##### Data provided #####

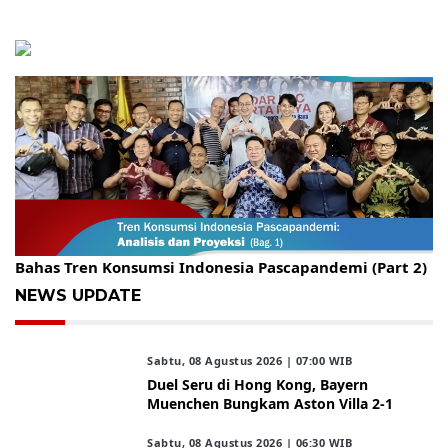
Gelar Kopdar, KBC Jakarta Raya Hadirkan Pakar Ritel
Bahas Tren Konsumsi Indonesia Pascapandemi (Part 2)
NEWS UPDATE
Sabtu, 08 Agustus 2026 | 07:00 WIB
Duel Seru di Hong Kong, Bayern
Muenchen Bungkam Aston Villa 2-1
Sabtu, 08 Agustus 2026 | 06:30 WIB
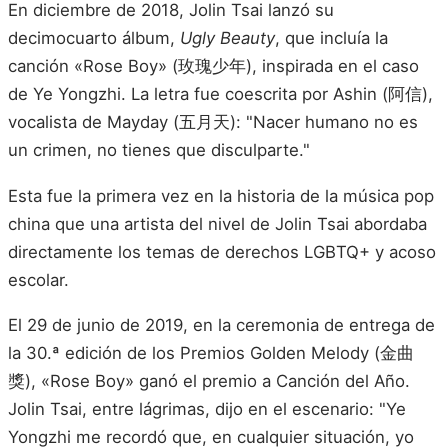
En diciembre de 2018, Jolin Tsai lanzó su
decimocuarto álbum,
Ugly Beauty
, que incluía la
canción «Rose Boy» (玫瑰少年), inspirada en el caso
de Ye Yongzhi. La letra fue coescrita por Ashin (阿信),
vocalista de Mayday (五月天): "Nacer humano no es
un crimen, no tienes que disculparte."
Esta fue la primera vez en la historia de la música pop
china que una artista del nivel de Jolin Tsai abordaba
directamente los temas de derechos LGBTQ+ y acoso
escolar.
El 29 de junio de 2019, en la ceremonia de entrega de
la 30.ª edición de los Premios Golden Melody (金曲
獎), «Rose Boy» ganó el premio a Canción del Año.
Jolin Tsai, entre lágrimas, dijo en el escenario: "Ye
Yongzhi me recordó que, en cualquier situación, yo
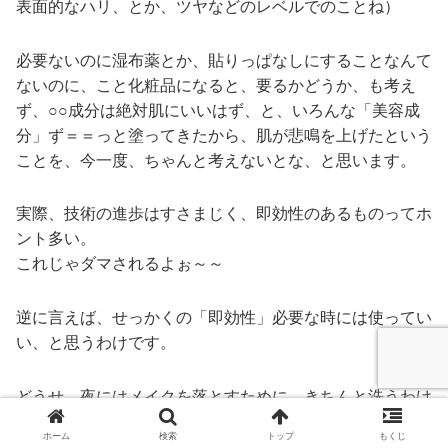
表面的なハリ、とか、ツヤなどのレベルでのことね）
必要ないのに湿布薬とか、貼りっぱなしにすることなんて
ないのに、こと化粧品になると、要るかどうか、も考え
ず、○○成分は絶対肌にいいはず、と、いろんな「美容成
分」ず＝＝っと塗ってきたから、肌が悲鳴を上げたという
ことを、今一度、ちゃんと考えないとな、と思います。
実際、技術の進歩はすさまじく、即効性のあるものってホ
ント多い。
これじゃダマされるよぉ～～
逆に言えば、せっかくの「即効性」必要な時には使ってい
い、と思うわけです。
どうせ、夜にはメイクを落とすために、きちんと洗うわけ
で、変に神経質になるよりは、気分よく人様の前で、いら
ホーム
検索
トップ
もくじ
れるようにしておくほうが、精神衛生上も、良いと思いま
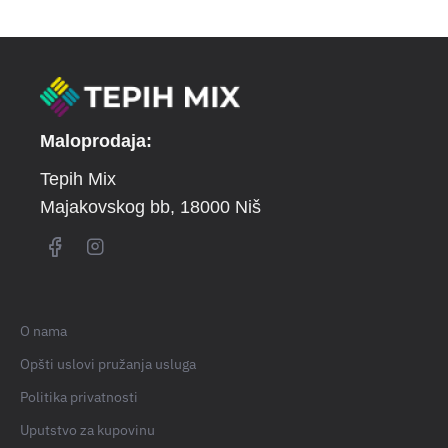
Maloprodaja:
Tepih Mix
Majakovskog bb
, 18000 Niš
O nama
Opšti uslovi pružanja usluga
Politika privatnosti
Uputstvo za kupovinu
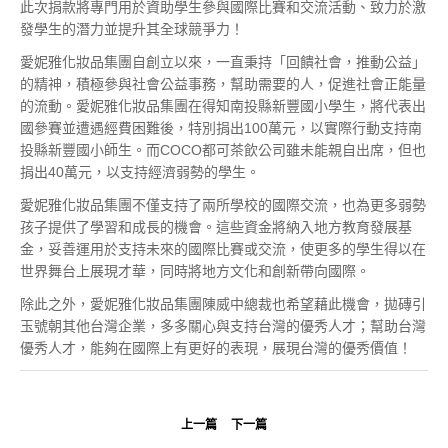
此次捐款將專門用於資助學生參與國際比賽和交流活動、致力於激
發學生的潛力並提升其全球競爭力！
愛妮雅化妝品集團自創立以來，一直秉持「回饋社會，推動公益」
的精神，積極參與社會公益事務，幫助需要的人，促進社會正能量
的流動。愛妮雅化妝品集團在得知南投縣新豐國小學生，將代表出
國參賽並遭遇經費困難後，特別捐出100萬元，以實際行動支持南
投縣新豐國小師生。而COCO都可茶飲公司雖未能親自出席，但也
捐出40萬元，以支持經濟弱勢的學生。
愛妮雅化妝品集團不僅支持了兩所學校的國際交流，也為更多弱勢
孩子提供了學習和成長的機會。這些資金將納入地方教育發展基
金，妥善運用於支持未來的國際比賽或交流，使更多的學生得以在
世界舞台上展現才華，同時將地方文化和創新帶向國際。
除此之外，愛妮雅化妝品集團陳威中總裁也希望藉此機會，拋磚引
玉號朝其他台灣企業，多多關心與支持台灣的優秀人才；幫助台灣
優秀人才，能夠在國際上有更好的表現，展現台灣的優秀價值！
上一篇
下一篇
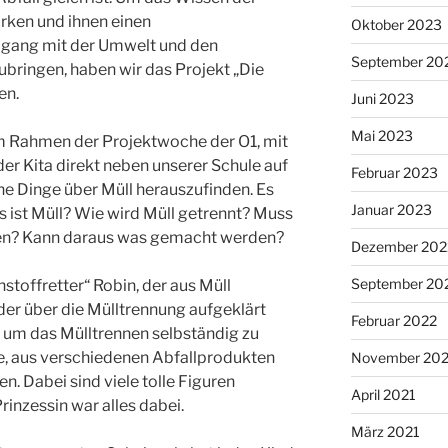
ärken und ihnen einen
Oktober 2023
ang mit der Umwelt und den
September 20
bringen, haben wir das Projekt „Die
en.
Juni 2023
Mai 2023
m Rahmen der Projektwoche der O1, mit
er Kita direkt neben unserer Schule auf
Februar 2023
 Dinge über Müll herauszufinden. Es
Januar 2023
 ist Müll? Wie wird Müll getrennt? Muss
en? Kann daraus was gemacht werden?
Dezember 202
September 20
stoffretter“ Robin, der aus Müll
der über die Mülltrennung aufgeklärt
Februar 2022
 um das Mülltrennen selbständig zu
ee, aus verschiedenen Abfallprodukten
November 202
n. Dabei sind viele tolle Figuren
April 2021
rinzessin war alles dabei.
März 2021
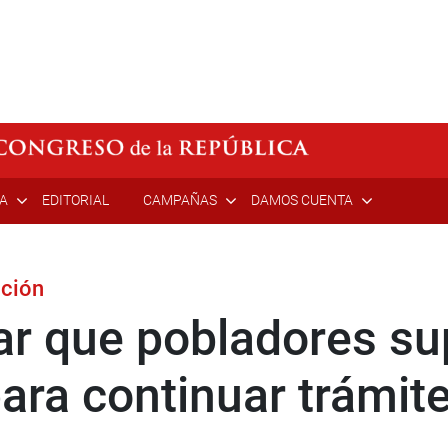
ÍA
EDITORIAL
CAMPAÑAS
DAMOS CUENTA
cción
tar que pobladores s
ra continuar trámite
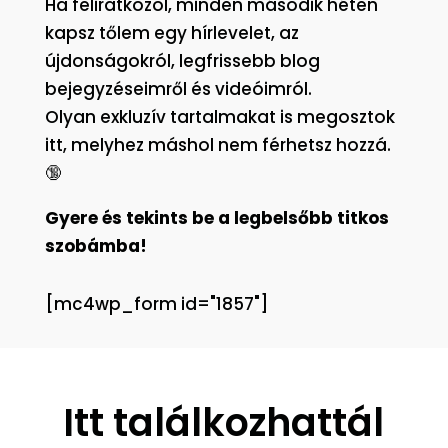
Ha feliratkozol, minden második héten
kapsz tőlem egy hírlevelet, az
újdonságokról, legfrissebb blog
bejegyzéseimről és videóimról.
Olyan exkluzív tartalmakat is megosztok
itt, melyhez máshol nem férhetsz hozzá.
🔞
Gyere és tekints be a legbelsőbb titkos
szobámba!
[mc4wp_form id="1857"]
Itt találkozhattál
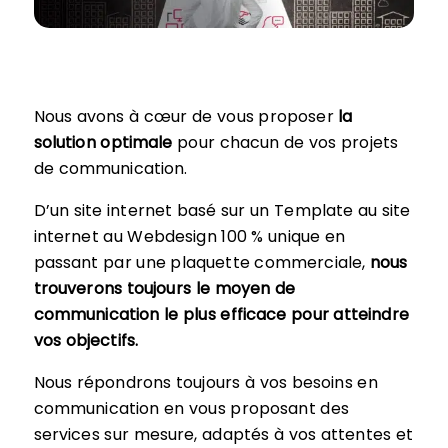
Nous avons à cœur de vous proposer
la
solution optimale
pour chacun de vos projets
de communication.
D’un site internet basé sur un Template au site
internet au Webdesign 100 % unique en
passant par une plaquette commerciale,
nous
trouverons toujours le moyen de
communication le plus efficace pour atteindre
vos objectifs.
Nous répondrons toujours à vos besoins en
communication en vous proposant des
services sur mesure, adaptés à vos attentes et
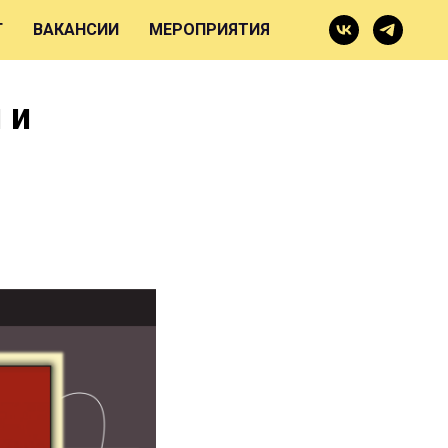
Г
ВАКАНСИИ
МЕРОПРИЯТИЯ
 и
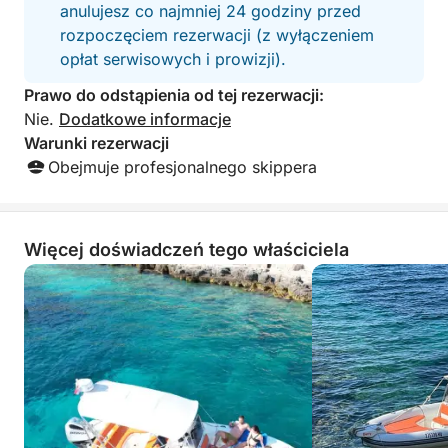
anulujesz co najmniej 24 godziny przed
rozpoczęciem rezerwacji (z wyłączeniem
opłat serwisowych i prowizji).
Prawo do odstąpienia od tej rezerwacji:
Nie.
Dodatkowe informacje
Warunki rezerwacji
Obejmuje profesjonalnego skippera
Więcej doświadczeń tego właściciela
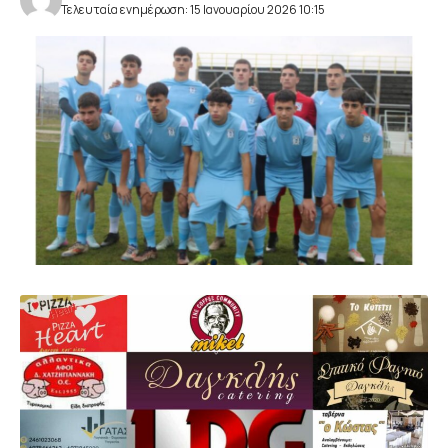
Τελευταία ενημέρωση: 15 Ιανουαρίου 2026 10:15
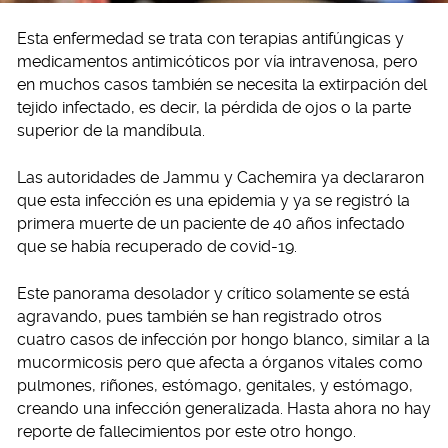
Esta enfermedad se trata con terapias antifúngicas y
medicamentos antimicóticos por vía intravenosa, pero
en muchos casos también se necesita la extirpación del
tejido infectado, es decir, la pérdida de ojos o la parte
superior de la mandíbula.
Las autoridades de Jammu y Cachemira ya declararon
que esta infección es una epidemia y ya se registró la
primera muerte de un paciente de 40 años infectado
que se había recuperado de covid-19.
Este panorama desolador y crítico solamente se está
agravando, pues también se han registrado otros
cuatro casos de infección por hongo blanco, similar a la
mucormicosis pero que afecta a órganos vitales como
pulmones, riñones, estómago, genitales, y estómago,
creando una infección generalizada. Hasta ahora no hay
reporte de fallecimientos por este otro hongo.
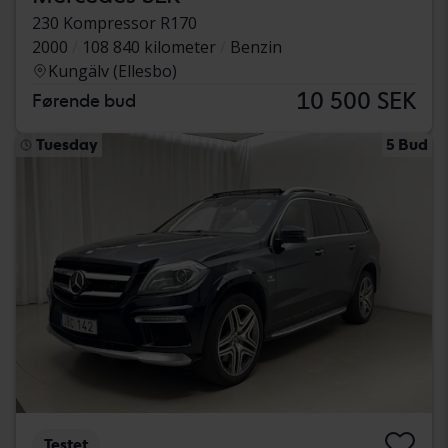
230 Kompressor R170
2000
108 840 kilometer
Benzin
Kungälv (Ellesbo)
10 500 SEK
Førende bud
Tuesday
5 Bud
Testet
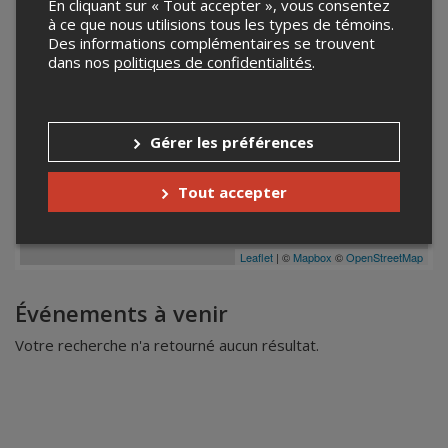
En cliquant sur « Tout accepter », vous consentez
à ce que nous utilisions tous les types de témoins.
Des informations complémentaires se trouvent
dans nos
politiques de confidentialités
.
Gérer les préférences
Tout accepter
Leaflet
| ©
Mapbox
©
OpenStreetMap
Événements à venir
Votre recherche n'a retourné aucun résultat.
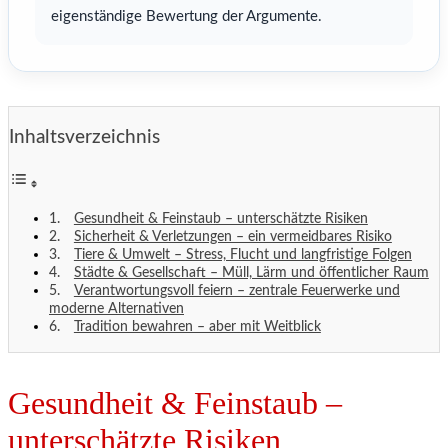
eigenständige Bewertung der Argumente.
Inhaltsverzeichnis
Gesundheit & Feinstaub – unterschätzte Risiken
Sicherheit & Verletzungen – ein vermeidbares Risiko
Tiere & Umwelt – Stress, Flucht und langfristige Folgen
Städte & Gesellschaft – Müll, Lärm und öffentlicher Raum
Verantwortungsvoll feiern – zentrale Feuerwerke und
moderne Alternativen
Tradition bewahren – aber mit Weitblick
Gesundheit & Feinstaub –
unterschätzte Risiken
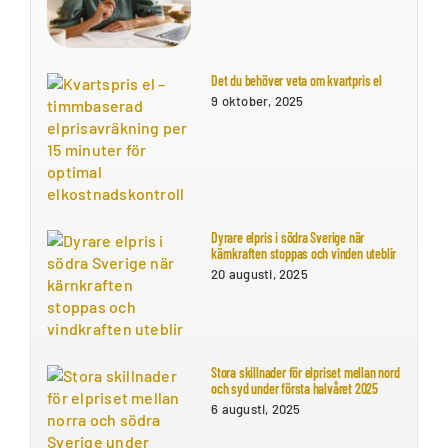
Det du behöver veta om kvartpris el
9 oktober, 2025
Dyrare elpris i södra Sverige när
kärnkraften stoppas och vinden uteblir
20 augusti, 2025
Stora skillnader för elpriset mellan nord
och syd under första halvåret 2025
6 augusti, 2025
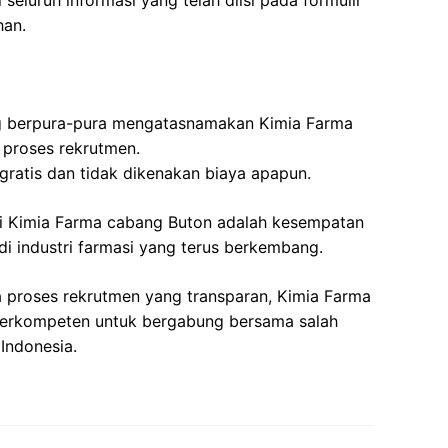
seluruh informasi yang telah diisi pada formulir
han.
 berpura-pura mengatasnamakan Kimia Farma
 proses rekrutmen.
gratis dan tidak dikenakan biaya apapun.
i Kimia Farma cabang Buton adalah kesempatan
di industri farmasi yang terus berkembang.
a proses rekrutmen yang transparan, Kimia Farma
berkompeten untuk bergabung bersama salah
 Indonesia.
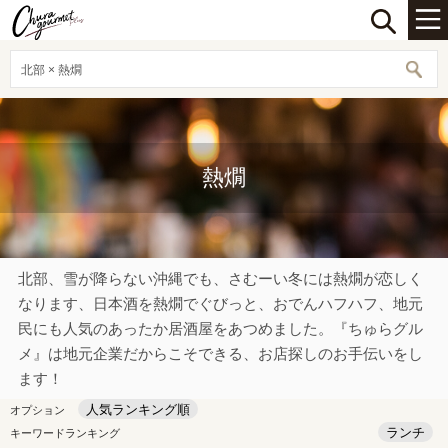
北部 × 熱燗
熱燗
北部、雪が降らない沖縄でも、さむーい冬には熱燗が恋しく
なります、日本酒を熱燗でぐびっと、おでんハフハフ、地元
民にも人気のあったか居酒屋をあつめました。『ちゅらグル
メ』は地元企業だからこそできる、お店探しのお手伝いをし
ます！
人気ランキング順
オプション
ランチ
キーワードランキング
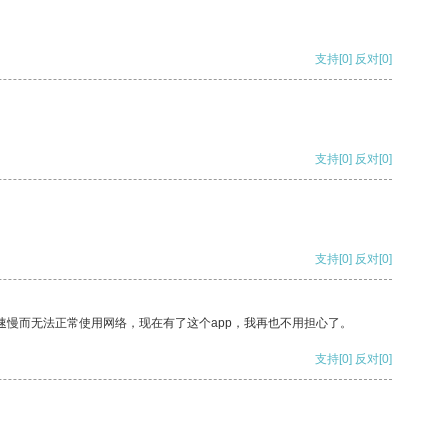
支持
[0]
反对
[0]
支持
[0]
反对
[0]
支持
[0]
反对
[0]
速慢而无法正常使用网络，现在有了这个app，我再也不用担心了。
支持
[0]
反对
[0]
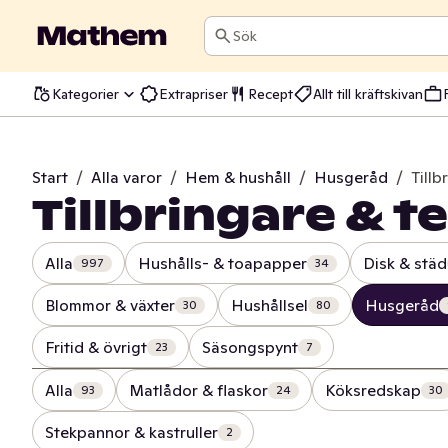
Sök
Kategorier
Extrapriser
Recept
Allt till kräftskivan
Start
/
Alla varor
/
Hem & hushåll
/
Husgeråd
/
Tillb
Tillbringare & 
Alla
Hushålls- & toapapper
Disk & städ
997
34
Blommor & växter
Hushållsel
Husgeråd
30
80
Fritid & övrigt
Säsongspynt
23
7
Alla
Matlådor & flaskor
Köksredskap
93
24
30
Stekpannor & kastruller
2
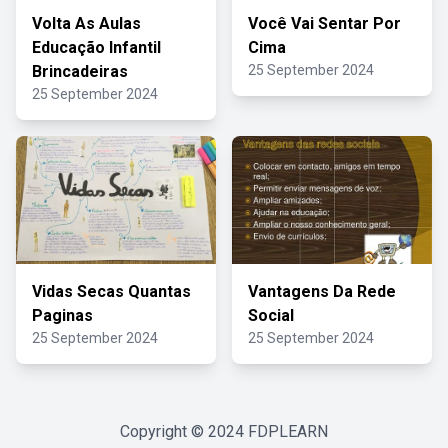
Volta As Aulas
Você Vai Sentar Por
Educação Infantil
Cima
Brincadeiras
25 September 2024
25 September 2024
Vidas Secas Quantas
Vantagens Da Rede
Paginas
Social
25 September 2024
25 September 2024
Copyright © 2024
FDPLEARN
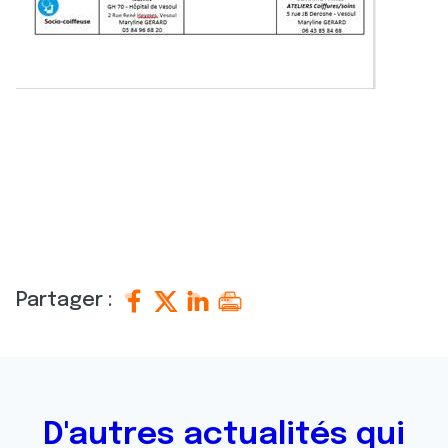
Partager :
D'autres actualités qui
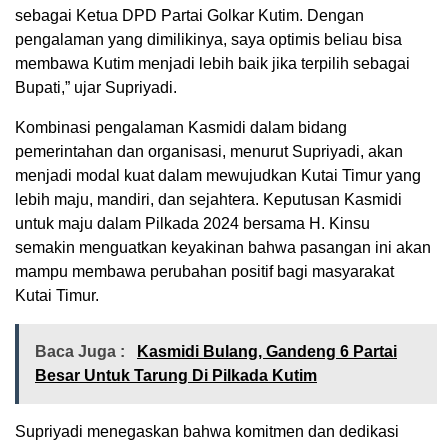
sebagai Ketua DPD Partai Golkar Kutim. Dengan
pengalaman yang dimilikinya, saya optimis beliau bisa
membawa Kutim menjadi lebih baik jika terpilih sebagai
Bupati,” ujar Supriyadi.
Kombinasi pengalaman Kasmidi dalam bidang
pemerintahan dan organisasi, menurut Supriyadi, akan
menjadi modal kuat dalam mewujudkan Kutai Timur yang
lebih maju, mandiri, dan sejahtera. Keputusan Kasmidi
untuk maju dalam Pilkada 2024 bersama H. Kinsu
semakin menguatkan keyakinan bahwa pasangan ini akan
mampu membawa perubahan positif bagi masyarakat
Kutai Timur.
Baca Juga :
Kasmidi Bulang, Gandeng 6 Partai
Besar Untuk Tarung Di Pilkada Kutim
Supriyadi menegaskan bahwa komitmen dan dedikasi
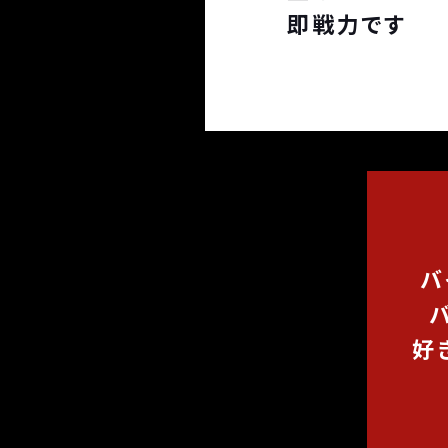
即戦力です
バ
好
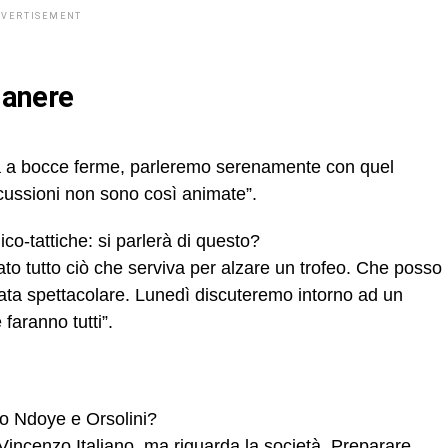
DVERTISEMENT
imanere
ià a bocce ferme, parleremo serenamente con quel
iscussioni non sono così animate”.
o-tattiche: si parlerà di questo?
ato tutto ciò che serviva per alzare un trofeo. Che posso
nata spettacolare. Lunedì discuteremo intorno ad un
 faranno tutti”.
no Ndoye e Orsolini?
Vincenzo Italiano, ma riguarda la società. Preparare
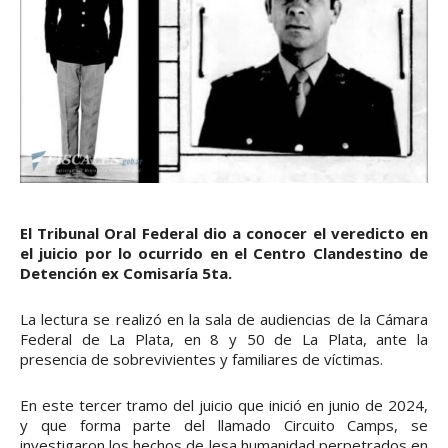
El Tribunal Oral Federal dio a conocer el veredicto en
el juicio por lo ocurrido en el Centro Clandestino de
Detención ex Comisaría 5ta.
La lectura se realizó en la sala de audiencias de la Cámara
Federal de La Plata, en 8 y 50 de La Plata, ante la
presencia de sobrevivientes y familiares de víctimas.
En este tercer tramo del juicio que inició en junio de 2024,
y que forma parte del llamado Circuito Camps, se
investigaron los hechos de lesa humanidad perpetrados en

#####

How to complete this task: Return, from the data, each line that has the word "hongo" in it.

Result for this exercise:
cuatro casos de infección por hongo blanco, similar a la
reporte de fallecimientos por este otro hongo.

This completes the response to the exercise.